The study found that backup and recovery times in CA ARCserve D2D are considerably quicker than Symantec Backup Exec System Recovery 2010. For example, during NTL testing, CA ARCserve D2D performed a system copy almost twice as fast as Backup Exec System Recovery (14.8 minutes vs. 25 minutes). Similarly, a CA ARCserve D2D restore operation took less than half the time required by Backup Exec System Recovery (18.2 minutes vs. 39.6 minutes). By moving less data during system backups, CA ARCserve D2D also consumed a fraction of the network bandwidth required by Symantec (14 Mb/sec vs. 51 Mb/sec).

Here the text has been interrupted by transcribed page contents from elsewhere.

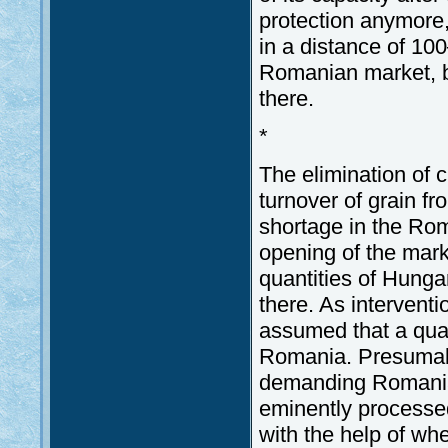
protection anymore, 
in a distance of 10
Romanian market, b
there.
*
The elimination of 
turnover of grain f
shortage in the Rom
opening of the mark
quantities of Hunga
there. As interventi
assumed that a qual
Romania. Presumabl
demanding Romanian
eminently processe
with the help of whe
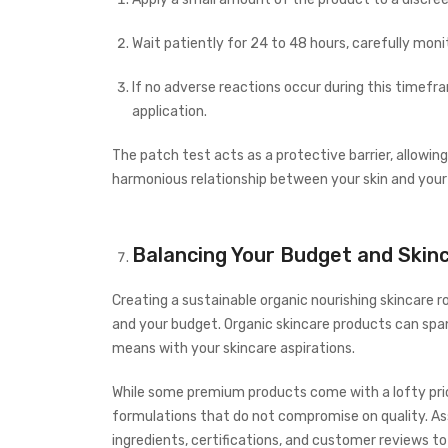
Wait patiently for 24 to 48 hours, carefully monit
If no adverse reactions occur during this timefra
application.
The patch test acts as a protective barrier, allowing
harmonious relationship between your skin and your
Balancing Your Budget and Skin
Creating a sustainable organic nourishing skincare r
and your budget. Organic skincare products can span a
means with your skincare aspirations.
While some premium products come with a lofty pric
formulations that do not compromise on quality. As
ingredients, certifications, and customer reviews t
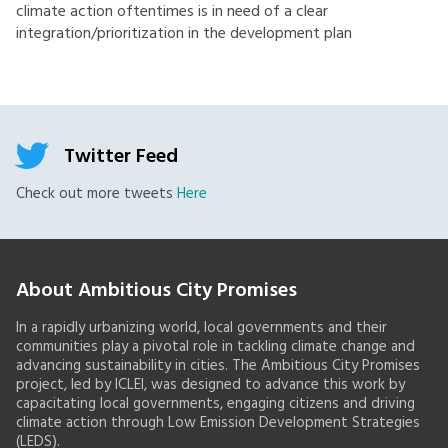
climate action oftentimes is in need of a clear
integration/prioritization in the development plan
Twitter Feed
Check out more tweets
Here
About Ambitious City Promises
In a rapidly urbanizing world, local governments and their
communities play a pivotal role in tackling climate change and
advancing sustainability in cities. The Ambitious City Promises
project, led by ICLEI, was designed to advance this work by
capacitating local governments, engaging citizens and driving
climate action through Low Emission Development Strategies
(LEDS).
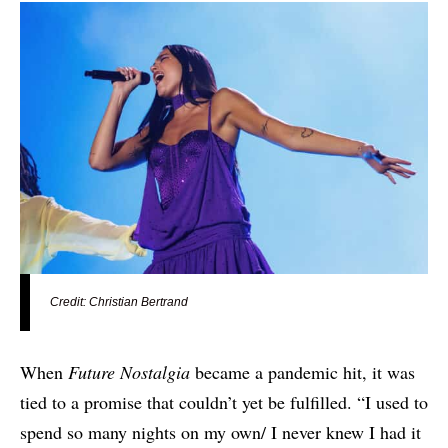
Credit: Christian Bertrand
When
Future Nostalgia
became a pandemic hit, it was
tied to a promise that couldn’t yet be fulfilled. “I used to
spend so many nights on my own/ I never knew I had it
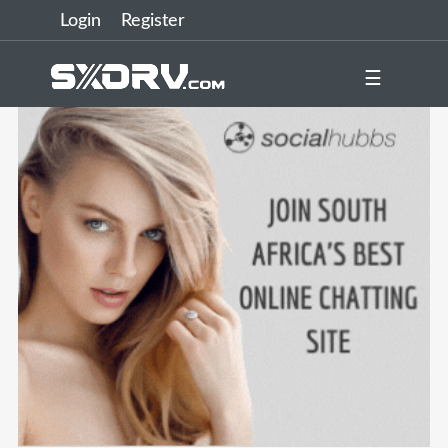
Login
Register
☰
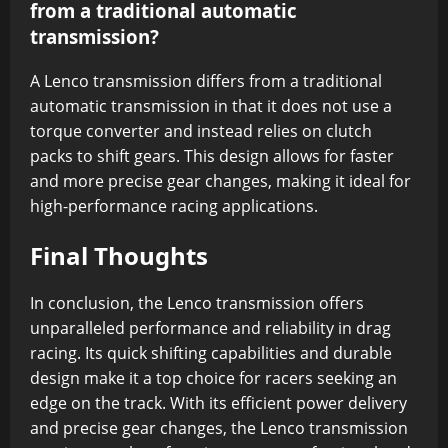
from a traditional automatic
transmission?
A Lenco transmission differs from a traditional
automatic transmission in that it does not use a
torque converter and instead relies on clutch
packs to shift gears. This design allows for faster
and more precise gear changes, making it ideal for
high-performance racing applications.
Final Thoughts
In conclusion, the Lenco transmission offers
unparalleled performance and reliability in drag
racing. Its quick shifting capabilities and durable
design make it a top choice for racers seeking an
edge on the track. With its efficient power delivery
and precise gear changes, the Lenco transmission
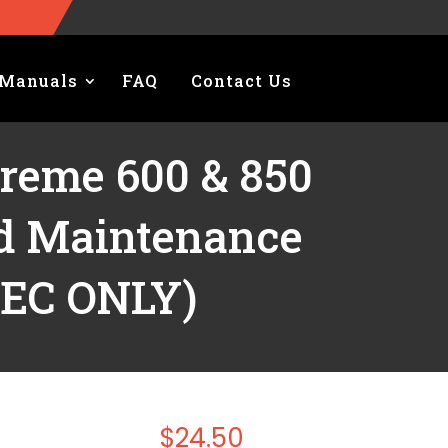
Manuals
FAQ
Contact Us
treme 600 & 850
nd Maintenance
TEC ONLY)
$
24.50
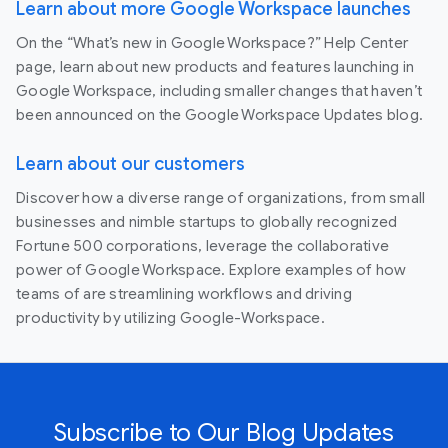
Learn about more Google Workspace launches
On the “What’s new in Google Workspace?” Help Center
page, learn about new products and features launching in
Google Workspace, including smaller changes that haven’t
been announced on the Google Workspace Updates blog.
Learn about our customers
Discover how a diverse range of organizations, from small
businesses and nimble startups to globally recognized
Fortune 500 corporations, leverage the collaborative
power of Google Workspace. Explore examples of how
teams of are streamlining workflows and driving
productivity by utilizing Google-Workspace.
Subscribe to Our Blog Updates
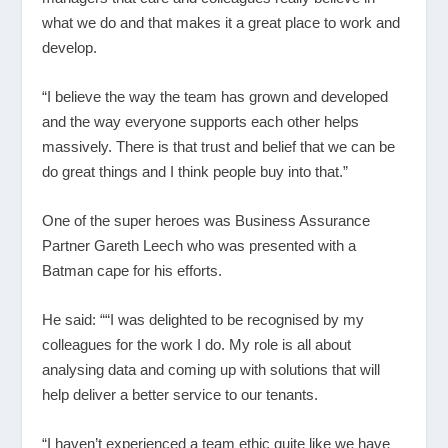
what we do and that makes it a great place to work and
develop.
“I believe the way the team has grown and developed
and the way everyone supports each other helps
massively. There is that trust and belief that we can be
do great things and I think people buy into that.”
One of the super heroes was Business Assurance
Partner Gareth Leech who was presented with a
Batman cape for his efforts.
He said: ““I was delighted to be recognised by my
colleagues for the work I do. My role is all about
analysing data and coming up with solutions that will
help deliver a better service to our tenants.
“I haven’t experienced a team ethic quite like we have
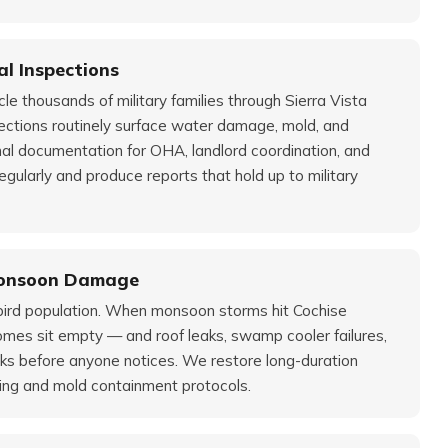
l Inspections
 thousands of military families through Sierra Vista
ections routinely surface water damage, mold, and
nal documentation for OHA, landlord coordination, and
egularly and produce reports that hold up to military
Monsoon Damage
wbird population. When monsoon storms hit Cochise
omes sit empty — and roof leaks, swamp cooler failures,
eks before anyone notices. We restore long-duration
ng and mold containment protocols.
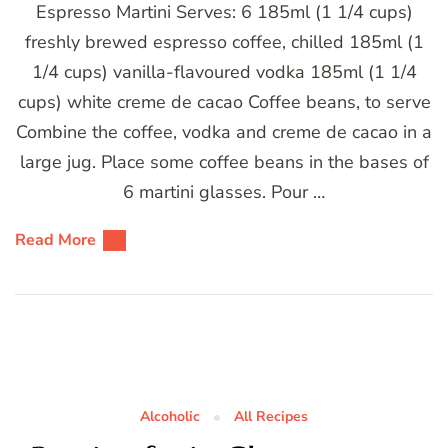
Espresso Martini Serves: 6 185ml (1 1/4 cups)
freshly brewed espresso coffee, chilled 185ml (1
1/4 cups) vanilla-flavoured vodka 185ml (1 1/4
cups) white creme de cacao Coffee beans, to serve
Combine the coffee, vodka and creme de cacao in a
large jug. Place some coffee beans in the bases of
6 martini glasses. Pour …
Read More
Alcoholic
All Recipes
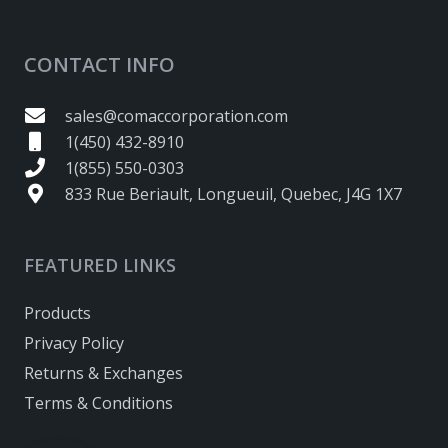
CONTACT INFO
sales@comaccorporation.com
1(450) 432-8910
1(855) 550-0303
833 Rue Beriault, Longueuil, Quebec, J4G 1X7
FEATURED LINKS
Products
Privacy Policy
Returns & Exchanges
Terms & Conditions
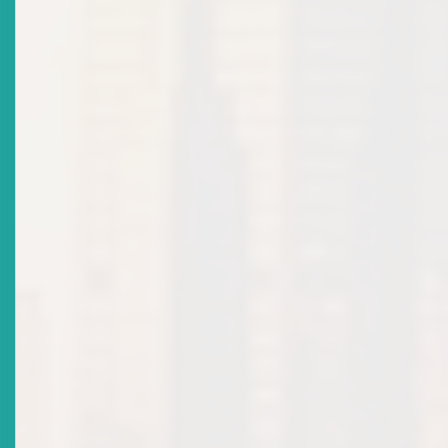
2022-11-29
Title
Caribbean Development Bank Partners With The
Eastern Caribbean Securities Regulatory Commission
To Bring Crowdfunding To MSMEs
Date Issued
2022-08-24
Title
ECSRC Launches Project To Promote Crowdfunding,
Calls For Early Stakeholder Participation
Date Issued
2022-08-19
Title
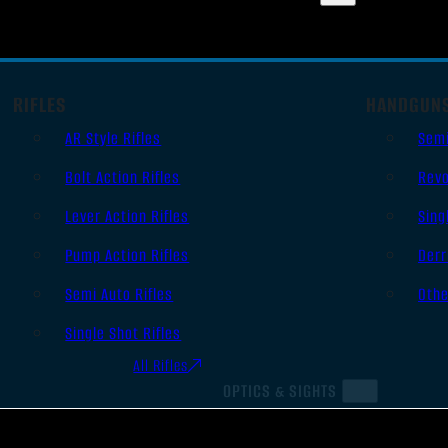
RIFLES
HANDGUN
AR Style Rifles
Sem
Bolt Action Rifles
Revo
Lever Action Rifles
Sing
Pump Action Rifles
Derr
Semi Auto Rifles
Oth
Single Shot Rifles
All Rifles
OPTICS & SIGHTS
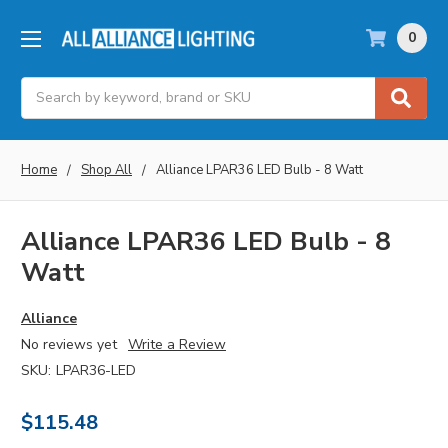
0
Search
Home
Shop All
Alliance LPAR36 LED Bulb - 8 Watt
Alliance LPAR36 LED Bulb - 8
Watt
Alliance
No reviews yet
Write a Review
SKU:
LPAR36-LED
$115.48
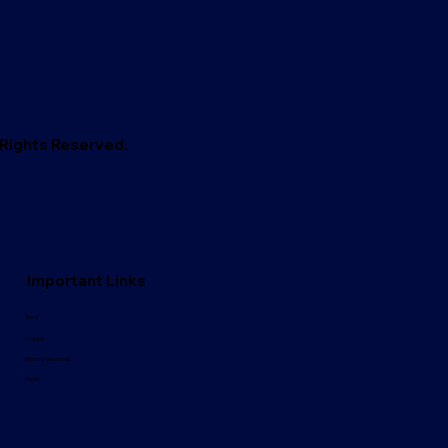
l Rights Reserved.
Important Links
Store
Huddles
Ministry Resources
Media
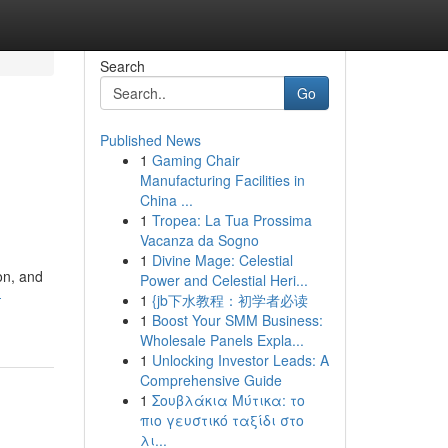
Search
Go
Published News
1
Gaming Chair
Manufacturing Facilities in
China ...
1
Tropea: La Tua Prossima
Vacanza da Sogno
1
Divine Mage: Celestial
on, and
Power and Celestial Heri...
-
1
{jb下水教程：初学者必读
1
Boost Your SMM Business:
Wholesale Panels Expla...
1
Unlocking Investor Leads: A
Comprehensive Guide
1
Σουβλάκια Μύτικα: το
πιο γευστικό ταξίδι στο
λι...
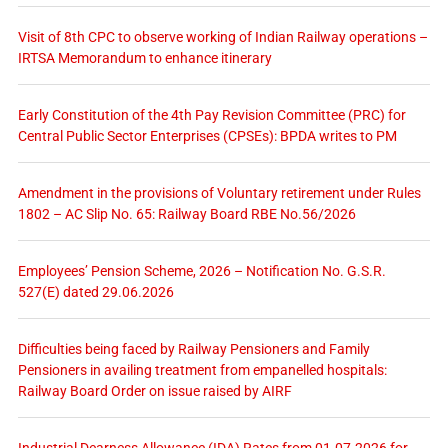
Visit of 8th CPC to observe working of Indian Railway operations –
IRTSA Memorandum to enhance itinerary
Early Constitution of the 4th Pay Revision Committee (PRC) for
Central Public Sector Enterprises (CPSEs): BPDA writes to PM
Amendment in the provisions of Voluntary retirement under Rules
1802 – AC Slip No. 65: Railway Board RBE No.56/2026
Employees’ Pension Scheme, 2026 – Notification No. G.S.R.
527(E) dated 29.06.2026
Difficulties being faced by Railway Pensioners and Family
Pensioners in availing treatment from empanelled hospitals:
Railway Board Order on issue raised by AIRF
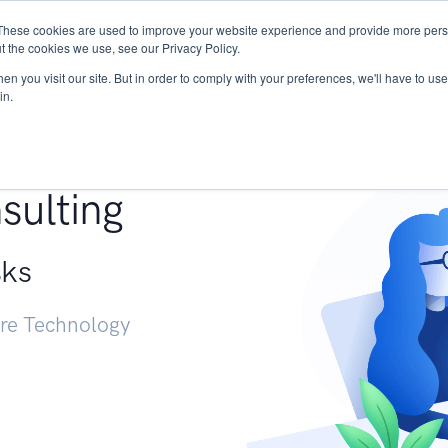
These cookies are used to improve your website experience and provide more perso
Services
Research
START - Vendor Risk Mana
t the cookies we use, see our Privacy Policy.
n you visit our site. But in order to comply with your preferences, we'll have to use 
in.
g +
sulting
sks
ure Technology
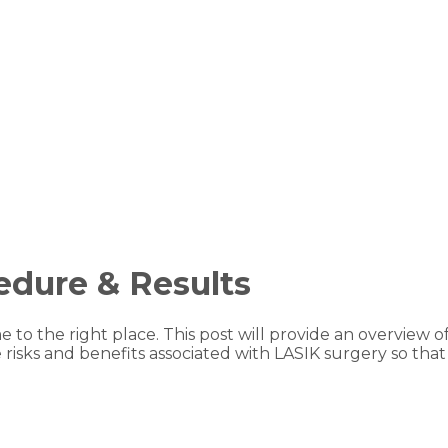
edure & Results
e to the right place. This post will provide an overview
the risks and benefits associated with LASIK surgery so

The NTL report also revealed that CA ARCserve D2D backups consumed far less disk space than Symantec Backup Exec System Recovery. After four weeks of simulated backups of multiple servers and clients, CA ARCserve D2D needed less than 14 percent of the space required by Backup Exec System Recovery to store a full backup plus a series of incremental backups (122 GB vs. 890 GB).
"While disk has become more and more viable as a medium for effective data protection, customers must choose carefully when considering disk-based backup and recovery products," said Barry Nance, president of Network Testing Labs, who has evaluated thousands of hardware and software products for publications like Computerworld, BYTE Magazine, Government Computer News, PC Magazine, Network Computing, and Network World. "An outstanding combination of power and efficiency, CA’s ARCserve D2D proved itself the superior data recovery tool in this test, demonstrating it to be considerably more responsive, consume far fewer computing resources and deliver rock-solid reliability."
In addition, the NTL report noted that CA ARCserve D2D’s user interface was "light-years ahead of Symantec’s" and "far easier to understand and navigate." Designed with Web 2.0 principles and features, the CA ARCserve D2D interface improves productivity and collaboration, enabling users to communicate directly with CA Technologies developers.
The study also noted the ability of CA ARCserve D2D to perform bare metal recovery to dissimilar hardware, which provides a fast way to recover a crashed server to hardware that can be the same or different than the original machine. Similar functionality in Symantec Backup Exec System Recovery was reported by NTL to be "slower than ARCserve D2D and much more difficult to use."
"As the volume of data that customers must protect continues to grow, the efficiency and performance of backup operations is becoming more of an issue," said Adam Famularo, general manager of CA Technologies Recovery Management and Data Modeling Customer Solutions Unit. "NTL’s test results demonstrate unequivocally that CA ARCserve D2D r15 offers superior efficiency and performance in disk-based backup environments – saving customers time and money, while allowing them to get greater business value from their existing network and storage infrastructure."